06 October 2014

Breaking down the new NBA television contract

The much-anticipated new NBA television contract has been announced this morning. ESPN and Turner have renewed their deals in a massive nine-year, $24 million contract as first reported by the great Richard Sandomir, increasing the average annual value from around $930 million to a whopping $2.66 million with ESPN paying around $1.4 billion a year and Turner paying around $1.2 billion. A decent amount of paper I would say.

So what does this new deal entail for all parties? Let's break it down.

TNT will retain their coverage of Thursday night doubleheaders, Opening Night, All-Star Weekend and continuing to manage NBA TV, NBA.com and NBA League Pass. They will also continue their extensive playoffs coverage as they will alternate the Conference Finals between the two conferences with ESPN.

What is new for TNT is that they will air 12 additional regular season games late in the season on a different night of the week from their Thursday coverage, a new NBA Awards show and increased digital rights for Turner property Bleacher Report, including streaming rights to TNT telecasts, original NBA content and more content for the Team Stream App.

ESPN will continue to air games on Wednesdays, Fridays and Sundays on ESPN, with Sundays on ABC. They also retain the NBA Finals on ABC, extensive playoff coverage on both ESPN and ABC, including a Conference Final, Christmas Day broadcasts and the NBA Draft, plus the WNBA. ESPN Radio will also remain the exclusive radio broadcaster of the league.

What is new for them is that they (or ABC) will air ten additional regular season games with the maximum number of teams increased, ten more exclusive windows, a greatly increased amount of studio programming (including increased highlights), and coverage of the D-League and the Summer League. But perhaps the biggest change for ESPN is an agreement for a a new over-the-top digital channel which the league will hold equity in, with further details announced later on.

In other words, not much significant change despite a significant increase in the rights fees, and getting this deal done a couple of years early. What gives?
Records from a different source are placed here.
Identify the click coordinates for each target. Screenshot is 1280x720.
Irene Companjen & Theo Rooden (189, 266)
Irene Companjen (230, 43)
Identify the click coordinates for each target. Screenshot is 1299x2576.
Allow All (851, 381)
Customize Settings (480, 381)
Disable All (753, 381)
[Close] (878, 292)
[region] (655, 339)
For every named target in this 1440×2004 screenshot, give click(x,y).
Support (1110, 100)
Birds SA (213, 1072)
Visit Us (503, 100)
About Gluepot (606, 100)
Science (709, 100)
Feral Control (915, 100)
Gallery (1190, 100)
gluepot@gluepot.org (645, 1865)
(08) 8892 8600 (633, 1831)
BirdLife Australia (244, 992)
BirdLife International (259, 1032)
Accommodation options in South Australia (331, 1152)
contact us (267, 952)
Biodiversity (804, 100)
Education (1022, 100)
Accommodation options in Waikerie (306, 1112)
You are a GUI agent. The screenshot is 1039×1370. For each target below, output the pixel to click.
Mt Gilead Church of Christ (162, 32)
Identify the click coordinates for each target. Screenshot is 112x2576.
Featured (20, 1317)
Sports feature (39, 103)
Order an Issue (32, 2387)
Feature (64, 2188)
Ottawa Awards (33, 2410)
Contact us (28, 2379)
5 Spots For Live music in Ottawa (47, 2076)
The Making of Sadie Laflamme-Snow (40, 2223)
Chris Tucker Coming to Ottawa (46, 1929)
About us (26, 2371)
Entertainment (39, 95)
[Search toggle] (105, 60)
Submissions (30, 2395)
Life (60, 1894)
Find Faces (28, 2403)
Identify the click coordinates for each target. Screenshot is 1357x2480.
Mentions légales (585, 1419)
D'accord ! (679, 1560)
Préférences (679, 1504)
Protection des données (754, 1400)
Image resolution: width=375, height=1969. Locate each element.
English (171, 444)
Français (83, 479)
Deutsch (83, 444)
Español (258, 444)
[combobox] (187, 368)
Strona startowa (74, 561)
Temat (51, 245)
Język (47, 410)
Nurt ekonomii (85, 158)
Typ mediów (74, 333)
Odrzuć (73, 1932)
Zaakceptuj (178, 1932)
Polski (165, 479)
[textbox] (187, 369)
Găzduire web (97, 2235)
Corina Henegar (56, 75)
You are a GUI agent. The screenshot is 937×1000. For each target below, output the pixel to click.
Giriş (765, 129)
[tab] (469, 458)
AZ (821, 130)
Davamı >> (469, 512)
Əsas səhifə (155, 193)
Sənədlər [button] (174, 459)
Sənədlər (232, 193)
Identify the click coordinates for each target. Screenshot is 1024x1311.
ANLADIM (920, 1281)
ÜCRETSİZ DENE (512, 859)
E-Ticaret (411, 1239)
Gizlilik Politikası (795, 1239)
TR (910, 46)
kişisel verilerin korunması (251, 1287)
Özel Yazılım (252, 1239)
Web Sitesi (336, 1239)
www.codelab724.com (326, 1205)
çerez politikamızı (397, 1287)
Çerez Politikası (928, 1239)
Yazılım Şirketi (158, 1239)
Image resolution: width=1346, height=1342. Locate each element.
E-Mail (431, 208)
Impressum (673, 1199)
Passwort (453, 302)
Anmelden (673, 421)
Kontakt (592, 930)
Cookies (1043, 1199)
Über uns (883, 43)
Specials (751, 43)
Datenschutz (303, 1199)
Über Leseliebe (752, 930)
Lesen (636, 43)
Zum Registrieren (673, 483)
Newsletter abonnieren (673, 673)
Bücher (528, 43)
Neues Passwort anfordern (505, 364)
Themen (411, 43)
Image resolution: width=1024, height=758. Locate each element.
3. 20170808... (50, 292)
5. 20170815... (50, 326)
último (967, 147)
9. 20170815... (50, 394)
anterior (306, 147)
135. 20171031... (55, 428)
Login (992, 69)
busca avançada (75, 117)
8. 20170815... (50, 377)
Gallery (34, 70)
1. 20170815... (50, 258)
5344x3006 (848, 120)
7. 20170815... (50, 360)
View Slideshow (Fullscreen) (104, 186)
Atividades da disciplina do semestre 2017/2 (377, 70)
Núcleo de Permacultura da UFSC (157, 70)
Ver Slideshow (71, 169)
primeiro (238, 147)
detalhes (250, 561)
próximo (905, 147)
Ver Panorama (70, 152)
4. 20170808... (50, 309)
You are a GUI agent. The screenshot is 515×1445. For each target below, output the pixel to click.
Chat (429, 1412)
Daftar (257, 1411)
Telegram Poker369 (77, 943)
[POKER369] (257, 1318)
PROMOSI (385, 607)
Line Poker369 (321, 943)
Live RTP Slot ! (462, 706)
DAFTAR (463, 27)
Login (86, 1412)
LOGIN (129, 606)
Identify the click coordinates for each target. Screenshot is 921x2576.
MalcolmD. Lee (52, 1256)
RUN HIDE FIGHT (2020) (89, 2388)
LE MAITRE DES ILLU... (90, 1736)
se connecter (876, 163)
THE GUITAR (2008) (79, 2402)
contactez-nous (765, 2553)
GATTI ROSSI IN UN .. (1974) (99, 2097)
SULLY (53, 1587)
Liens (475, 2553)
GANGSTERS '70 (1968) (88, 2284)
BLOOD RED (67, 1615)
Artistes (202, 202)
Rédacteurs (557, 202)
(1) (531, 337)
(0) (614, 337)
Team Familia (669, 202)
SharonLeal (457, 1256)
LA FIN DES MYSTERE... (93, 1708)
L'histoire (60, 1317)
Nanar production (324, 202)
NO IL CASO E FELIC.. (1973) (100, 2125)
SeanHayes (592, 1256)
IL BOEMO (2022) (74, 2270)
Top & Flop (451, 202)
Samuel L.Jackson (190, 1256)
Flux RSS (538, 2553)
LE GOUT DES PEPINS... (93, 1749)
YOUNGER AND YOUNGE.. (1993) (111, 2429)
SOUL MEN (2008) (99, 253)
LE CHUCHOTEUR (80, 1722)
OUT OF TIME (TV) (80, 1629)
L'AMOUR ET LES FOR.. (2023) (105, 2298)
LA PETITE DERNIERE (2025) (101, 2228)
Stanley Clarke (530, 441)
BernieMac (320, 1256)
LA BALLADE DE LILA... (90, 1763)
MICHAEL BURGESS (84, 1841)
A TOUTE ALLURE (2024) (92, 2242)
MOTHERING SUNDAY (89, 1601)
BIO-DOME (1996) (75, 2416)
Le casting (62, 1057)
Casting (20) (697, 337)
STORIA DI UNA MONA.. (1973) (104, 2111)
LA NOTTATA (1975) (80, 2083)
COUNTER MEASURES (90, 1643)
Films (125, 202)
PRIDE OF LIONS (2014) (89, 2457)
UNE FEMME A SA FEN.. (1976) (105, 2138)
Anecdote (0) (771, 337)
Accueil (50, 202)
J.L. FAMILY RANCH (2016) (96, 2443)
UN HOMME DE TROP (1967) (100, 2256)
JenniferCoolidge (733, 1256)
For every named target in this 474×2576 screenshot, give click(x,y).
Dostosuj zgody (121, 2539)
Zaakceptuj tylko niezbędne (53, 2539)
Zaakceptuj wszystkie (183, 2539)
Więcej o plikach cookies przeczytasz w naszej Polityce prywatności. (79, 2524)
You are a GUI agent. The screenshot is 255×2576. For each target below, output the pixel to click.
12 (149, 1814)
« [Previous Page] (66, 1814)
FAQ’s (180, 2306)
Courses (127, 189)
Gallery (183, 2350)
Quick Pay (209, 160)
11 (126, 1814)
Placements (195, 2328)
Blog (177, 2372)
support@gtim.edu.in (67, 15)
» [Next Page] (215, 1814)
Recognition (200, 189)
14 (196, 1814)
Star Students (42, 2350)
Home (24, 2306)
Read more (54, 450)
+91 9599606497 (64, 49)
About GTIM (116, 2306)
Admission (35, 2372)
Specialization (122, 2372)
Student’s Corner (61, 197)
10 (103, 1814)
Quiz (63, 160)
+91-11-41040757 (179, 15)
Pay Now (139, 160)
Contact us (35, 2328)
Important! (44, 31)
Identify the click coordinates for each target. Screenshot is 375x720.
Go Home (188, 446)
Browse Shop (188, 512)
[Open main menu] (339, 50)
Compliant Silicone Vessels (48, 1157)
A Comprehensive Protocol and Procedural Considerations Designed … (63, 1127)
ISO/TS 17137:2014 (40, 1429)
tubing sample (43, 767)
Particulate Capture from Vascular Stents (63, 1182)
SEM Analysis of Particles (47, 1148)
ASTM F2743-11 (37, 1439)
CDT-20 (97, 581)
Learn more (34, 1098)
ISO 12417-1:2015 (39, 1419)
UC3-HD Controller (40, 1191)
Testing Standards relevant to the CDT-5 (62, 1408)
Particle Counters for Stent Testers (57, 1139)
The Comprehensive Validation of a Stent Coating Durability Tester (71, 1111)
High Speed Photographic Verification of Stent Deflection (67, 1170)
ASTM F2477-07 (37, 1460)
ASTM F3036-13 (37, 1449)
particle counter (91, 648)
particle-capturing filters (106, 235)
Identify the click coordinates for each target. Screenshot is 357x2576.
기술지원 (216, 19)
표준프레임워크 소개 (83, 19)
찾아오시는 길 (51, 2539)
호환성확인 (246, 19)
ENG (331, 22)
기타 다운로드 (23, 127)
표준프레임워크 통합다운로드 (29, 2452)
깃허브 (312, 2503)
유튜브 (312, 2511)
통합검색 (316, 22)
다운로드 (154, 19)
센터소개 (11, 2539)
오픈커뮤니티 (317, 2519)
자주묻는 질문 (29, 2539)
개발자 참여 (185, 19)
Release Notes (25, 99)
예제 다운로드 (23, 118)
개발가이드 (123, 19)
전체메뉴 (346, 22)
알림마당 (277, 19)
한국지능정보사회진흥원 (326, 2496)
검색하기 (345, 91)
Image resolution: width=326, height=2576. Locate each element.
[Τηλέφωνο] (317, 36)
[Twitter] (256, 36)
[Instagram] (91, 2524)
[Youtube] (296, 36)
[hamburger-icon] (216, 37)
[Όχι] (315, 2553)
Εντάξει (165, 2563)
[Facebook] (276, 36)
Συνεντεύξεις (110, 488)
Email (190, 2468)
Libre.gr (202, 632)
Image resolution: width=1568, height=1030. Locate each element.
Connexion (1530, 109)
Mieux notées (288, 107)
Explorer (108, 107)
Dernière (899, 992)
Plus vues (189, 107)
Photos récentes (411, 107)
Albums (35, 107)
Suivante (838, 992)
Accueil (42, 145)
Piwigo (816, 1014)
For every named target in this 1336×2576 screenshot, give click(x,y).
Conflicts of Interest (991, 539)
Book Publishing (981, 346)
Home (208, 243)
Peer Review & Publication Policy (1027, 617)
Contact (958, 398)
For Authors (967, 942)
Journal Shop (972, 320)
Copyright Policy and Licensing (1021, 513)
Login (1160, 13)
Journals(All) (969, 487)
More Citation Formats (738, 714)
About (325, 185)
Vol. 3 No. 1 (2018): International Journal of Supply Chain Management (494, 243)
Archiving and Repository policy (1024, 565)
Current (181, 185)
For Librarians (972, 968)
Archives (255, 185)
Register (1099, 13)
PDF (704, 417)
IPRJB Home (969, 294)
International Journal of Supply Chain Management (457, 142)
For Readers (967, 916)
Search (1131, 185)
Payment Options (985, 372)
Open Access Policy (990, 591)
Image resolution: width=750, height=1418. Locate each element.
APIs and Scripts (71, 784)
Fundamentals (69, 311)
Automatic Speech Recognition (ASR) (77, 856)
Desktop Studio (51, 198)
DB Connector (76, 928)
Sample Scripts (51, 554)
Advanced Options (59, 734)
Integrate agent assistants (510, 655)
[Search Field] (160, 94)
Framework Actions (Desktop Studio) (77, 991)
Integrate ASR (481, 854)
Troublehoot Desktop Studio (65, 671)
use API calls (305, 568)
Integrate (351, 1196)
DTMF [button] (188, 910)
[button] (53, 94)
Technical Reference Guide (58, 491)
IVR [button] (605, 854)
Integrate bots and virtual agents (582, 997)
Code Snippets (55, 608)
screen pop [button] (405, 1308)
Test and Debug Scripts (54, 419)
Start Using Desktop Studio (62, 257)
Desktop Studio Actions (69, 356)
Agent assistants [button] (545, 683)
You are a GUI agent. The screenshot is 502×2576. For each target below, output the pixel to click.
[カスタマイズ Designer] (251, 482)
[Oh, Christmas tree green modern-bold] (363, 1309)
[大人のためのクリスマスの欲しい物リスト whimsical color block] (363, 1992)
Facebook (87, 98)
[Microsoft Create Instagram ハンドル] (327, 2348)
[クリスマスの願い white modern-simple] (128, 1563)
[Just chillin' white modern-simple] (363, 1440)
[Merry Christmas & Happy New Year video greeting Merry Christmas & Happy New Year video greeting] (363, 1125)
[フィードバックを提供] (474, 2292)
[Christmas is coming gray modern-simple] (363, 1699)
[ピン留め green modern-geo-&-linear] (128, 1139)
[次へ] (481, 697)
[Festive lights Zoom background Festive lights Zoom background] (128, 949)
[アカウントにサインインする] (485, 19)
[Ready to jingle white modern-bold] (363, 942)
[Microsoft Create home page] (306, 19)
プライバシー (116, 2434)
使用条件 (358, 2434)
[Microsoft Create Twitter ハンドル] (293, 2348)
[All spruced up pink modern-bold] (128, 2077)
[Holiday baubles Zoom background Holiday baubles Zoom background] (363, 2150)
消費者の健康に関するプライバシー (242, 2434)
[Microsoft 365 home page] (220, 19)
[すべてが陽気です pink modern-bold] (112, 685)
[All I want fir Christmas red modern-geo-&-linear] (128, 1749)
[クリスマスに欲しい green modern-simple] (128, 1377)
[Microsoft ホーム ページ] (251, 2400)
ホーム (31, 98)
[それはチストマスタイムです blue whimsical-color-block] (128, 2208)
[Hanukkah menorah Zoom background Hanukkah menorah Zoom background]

Both ESPN and Turner view the NBA to be a significant property, particularly for the latter, and were going to do anything possible to hold off another partner from getting in the mix to replace one of them or create a third package, namely Fox. Everybody knew that Fox, and to a lesser extent NBC, was going to aggressive bid for some piece of the NBA and both Turner and ESPN moved aggressively to keep them out. Now Fox, which was hoping to get some NBA rights to bolster Fox Sports 1, is left on the outside with only one major rights property, the Big Ten, coming up on the horizon.

This rights negotiation could have resulted in some major changes but it looks like NBA fans will be getting more of the same. But now the impact will likely lead to a major increase in the salary cap, something that will affect every NBA franchise.